A sua curiosidade por Maria Madalena tomou forma quando o papa Francisco decidiu nomeá-la apóstolo! Foi em 2016 que a Igreja resgatou aquela mulher que foi referida, durante séculos, como sendo possuída por sete demónios. A Igreja sempre a apelidou de prostituta, adúltera e pecadora. Desde Junho de 2016 Maria Madalena tem dignidade de Mulher, e o seu dia foi marcado no calendário litúrgico (22 de Julho), por mostrar “um grande amor a Cristo e ter sido tão amada por ele, devendo ser exemplo e modelo para toda a mulher na Igreja”.

Cristina Fallarás foi criada num ambiente ultra-católico, passando 17 anos em colégios religiosos femininos. “Sempre soube que havia algo de errado naquela vivência. Não houve nenhum momento em que me desse conta de que o mundo era injusto connosco […] educam-nos com um medo de que não se fala […] como se fossemos o Capuchinho Vermelho, que não é uma mulher, mas uma menina”. 
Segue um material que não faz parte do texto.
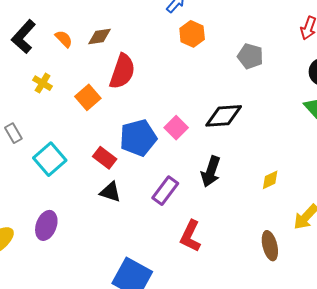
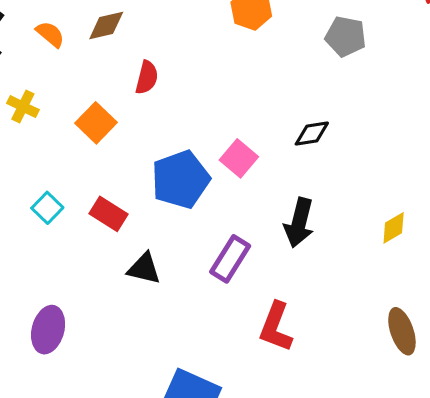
red semicircle: (122, 71) -> (147, 77), size x0.6
black diamond: (224, 116) -> (312, 134), size x0.6
red rectangle: (105, 158) -> (109, 214), moved
cyan square: (50, 159) -> (47, 208), moved, size x0.6

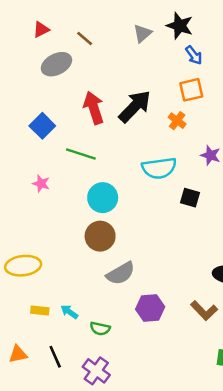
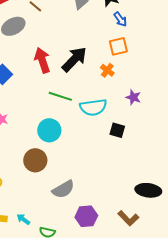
green line: (81, 154) -> (60, 96), moved
brown circle: (100, 236) -> (35, 160), moved

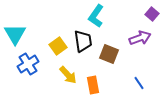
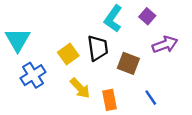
purple square: (152, 14) -> (147, 16), moved
blue line: (139, 83) -> (151, 98), moved

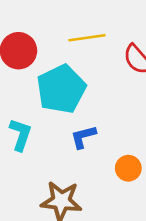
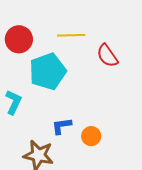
blue L-shape: (83, 137) -> (62, 126), moved

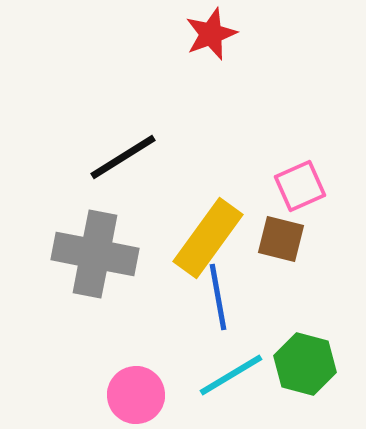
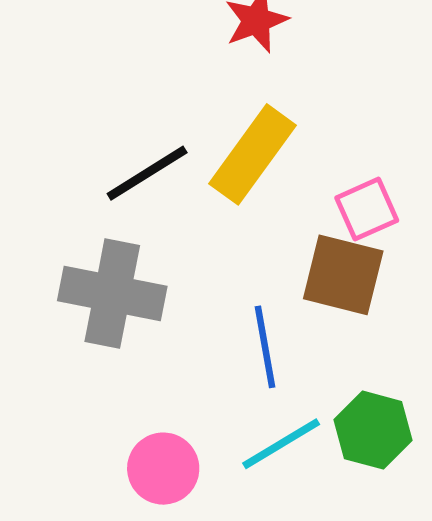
yellow rectangle: (208, 238) -> (253, 154), moved
brown square: (281, 239) -> (343, 275), size x1.4

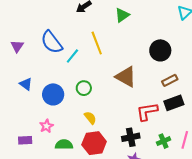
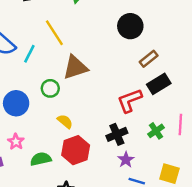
brown triangle: (126, 77) -> (75, 67), moved, turned -35

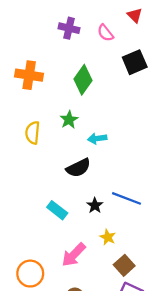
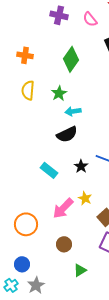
orange cross: (29, 75) -> (25, 55), size x0.7
yellow semicircle: (33, 133) -> (28, 90), moved
cyan arrow: (97, 139) -> (73, 111), moved
yellow star: (108, 237) -> (85, 198), moved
Na sua obra Fallarás espelha Maria Madalena como uma mulher culta, bissexual e rica. Com base neste possível entendimento da história de Madalena, a autora ficcionou no sentido de explorar “a origem da violência com que nos tratam”. Na Bíblia há três mulheres sexualizadas: Eva, Maria e Maria Madalena. “A primeira é tratada como sendo a culpada de todos os males da Humanidade. A segunda é virgem, perfeita, impoluta… algo inalcançável e absurdo. E a terceira… é uma puta… sem mais! Alguém a quem se usava. A mulher é um corpo que pode ser usado por todos, dizem os Evangelhos”. E conclui a autora: “tenho a raiva dentro de mim […] e qualquer mulher que não tenha a raiva dentro, não é consciente da violência que sofre em cada dia”.